How is a megaureter treated?
Our multidisciplinary program specializing in congenital anomalies of the kidney and urinary tract (CAKUT) closely monitors babies with megaureter to reduce the risk of UTI and ensure their kidney function is not affected.
Some children may take daily preventative antibiotics and have repeated bladder ultrasounds to monitor the condition. In many cases, the megaureter may improve on its own.
If kidney function is impaired or your child experiences recurrent UTIs, we may need to perform surgery. We use two main types of surgery to treat a megaureter:
- Cutaneous distal ureterostomy: This may be necessary in a newborn with a very enlarged ureter or poor kidney function. A surgeon moves the ureter to the surface of the skin to allow it to drain urine outside the body (where it’s caught in a diaper). This allows the affected kidney and ureter to decompress. Around 18 months of age, the ureter is then reimplanted into the bladder.
- Ureteral reimplantation: This surgical procedure involves removing the abnormal section of the ureter and reconnecting the two remaining ends.
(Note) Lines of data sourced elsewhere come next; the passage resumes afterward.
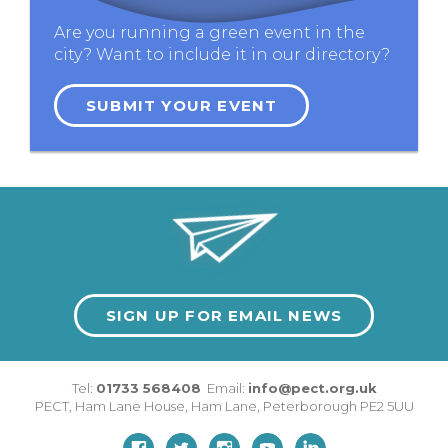
Are you running a green event in the
city? Want to include it in our directory?
SUBMIT YOUR EVENT
SIGN UP FOR EMAIL NEWS
Tel:
01733 568408
Email:
info@pect.org.uk
PECT,
Ham Lane House
,
Ham Lane
,
Peterborough
PE2 5UU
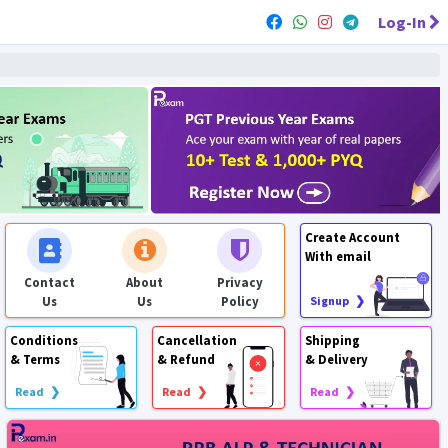
Log-In
Create Account
With email
Contact
About
Privacy
Us
Us
Policy
Signup ❯
Conditions
Cancellation
Shipping
& Terms
& Refund
& Delivery
Read ❯
Read ❯
Read ❯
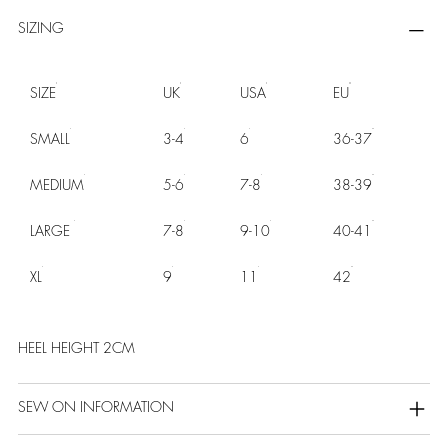
SIZING
SIZE
UK
USA
EU
SMALL
3-4
6
36-37
MEDIUM
5-6
7-8
38-39
LARGE
7-8
9-10
40-41
XL
9
11
42
HEEL HEIGHT 2CM
SEW ON INFORMATION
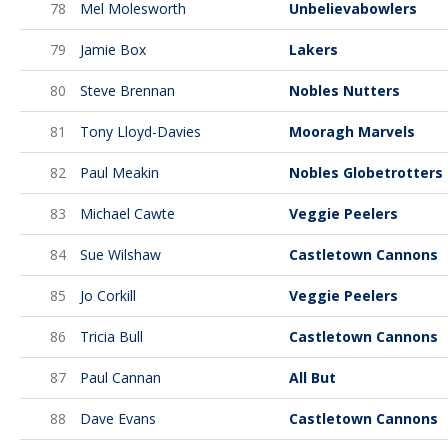
78
Mel Molesworth
Unbelievabowlers
79
Jamie Box
Lakers
80
Steve Brennan
Nobles Nutters
81
Tony Lloyd-Davies
Mooragh Marvels
82
Paul Meakin
Nobles Globetrotters
83
Michael Cawte
Veggie Peelers
84
Sue Wilshaw
Castletown Cannons
85
Jo Corkill
Veggie Peelers
86
Tricia Bull
Castletown Cannons
87
Paul Cannan
All But
88
Dave Evans
Castletown Cannons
In some cases, the ureter is tailored to allow for creation of an anti-reflux valve.
Why choose us for megaureter treatment?
Our Colorado Fetal Care Center allows us to form an early diagnosis and plan for postnatal management. In conjunction with our CAKUT program, we offer a seamless transition from prenatal diagnosis to postnatal care, with the same providers being involved in both prenatal and postnatal care. Additionally, our multidisciplinary approach focuses on prevention through a comprehensive evaluation of your child’s health beyond their kidney and urologic issues, allowing us to provide care throughout infancy, childhood, and adolescence.